Puis il entendit les gonds du hayon grincer fort dans son dos. Il se retournait vivement lorsque le panneau se referma en claquant. Il vit le verrou du coin supérieur gauche se mettre en position fermée et s'aperçut aussitôt que le volant d'ouverture avait été ôté à l'intérieur. On était en train de le piéger. Il sortit son deuxième pistolet, braqua ses deux armes sur le hayon et attendit que le deuxième verrou commence à se mettre en position fermée.
Celui-là se trouvait dans la partie inférieure droite du panneau. Dès qu'il commença à bouger, Bosch visa et tira avec ses deux armes, ses projectiles transperçant le hayon usé par la rouille qui le rongeait depuis des années. Il entendit quelqu'un qui criait comme s'il était surpris ou avait mal. Puis il y eut un bruit dans le passage - celui d'un type qui s'effondre par terre.
Bosch se rapprocha du hayon et tenta de déverrouiller la fermeture du haut à la main. La barre du verrou était trop mince pour qu'il puisse l'attraper. De désespoir, il recula d'un pas, puis se rua sur la porte en espérant que tout le système de verrouillage se brise. Mais rien ne bougea et la douleur qu'il sentit à l'épaule lui fit comprendre que le hayon ne lâcherait pas. Il était prisonnier.

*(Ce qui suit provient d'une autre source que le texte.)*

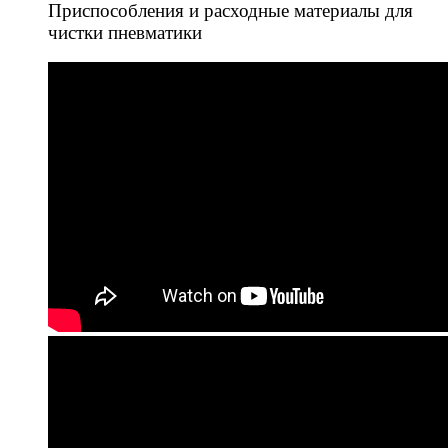
Приспособления и расходные материалы для
чистки пневматики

Il se rapprocha du hayon et pencha la tête pour écouter. Il n'entendit que le bruit des moteurs. Il tapa fort avec la crosse d'un de ses pistolets sur le panneau en métal.
- Maddie ! cria-t-il. Maddie, tu es là ?
Pas de réponse. Il tapa de nouveau, encore plus fort.
- Je veux juste un signe, ma chérie. Si tu es là, fais du bruit ! Il n'eut pas plus de réponse. Il prit son portable et l'ouvrit pour appeler Sun Yee. Et s'aperçut qu'il n'avait plus de réseau. Il essaya quand même, sans résultat. Il se trouvait dans une pièce aux murs couverts de métal et son portable ne servait à rien.
Il se retourna et tapa encore une fois sur la porte en appelant sa fille.
Toujours pas de réponse. Vaincu, il appuya son front couvert de sueur contre le panneau rouillé. Il était coincé dans un caisson en métal et se rendait compte que sa fille pouvait très bien ne pas se trouver à bord. Il avait échoué et n'avait que ce qu'il méritait, ce qu'il avait gagné en choisissant cette ligne de conduite.
Une douleur physique lui traversa la poitrine, égale à celle qu'il éprouvait dans son âme. Aiguë, profonde, implacable. Sa respiration se fit lourde et il s'adossa au panneau. Il ouvrit son col de chemise et se laissa glisser le long de la paroi jusqu'au moment où il se retrouva assis, les genoux dans la figure. Il était dans un endroit aussi propice à la claustrophobie que les tunnels dans lesquels il avait évolué jadis. La pile de la lampe au-dessus de lui commençait à faiblir, bientôt il serait seul dans les ténèbres. Le désespoir et une impression de défaite le submergèrent. Il avait manqué à tous ses devoirs envers sa fille et envers lui-même.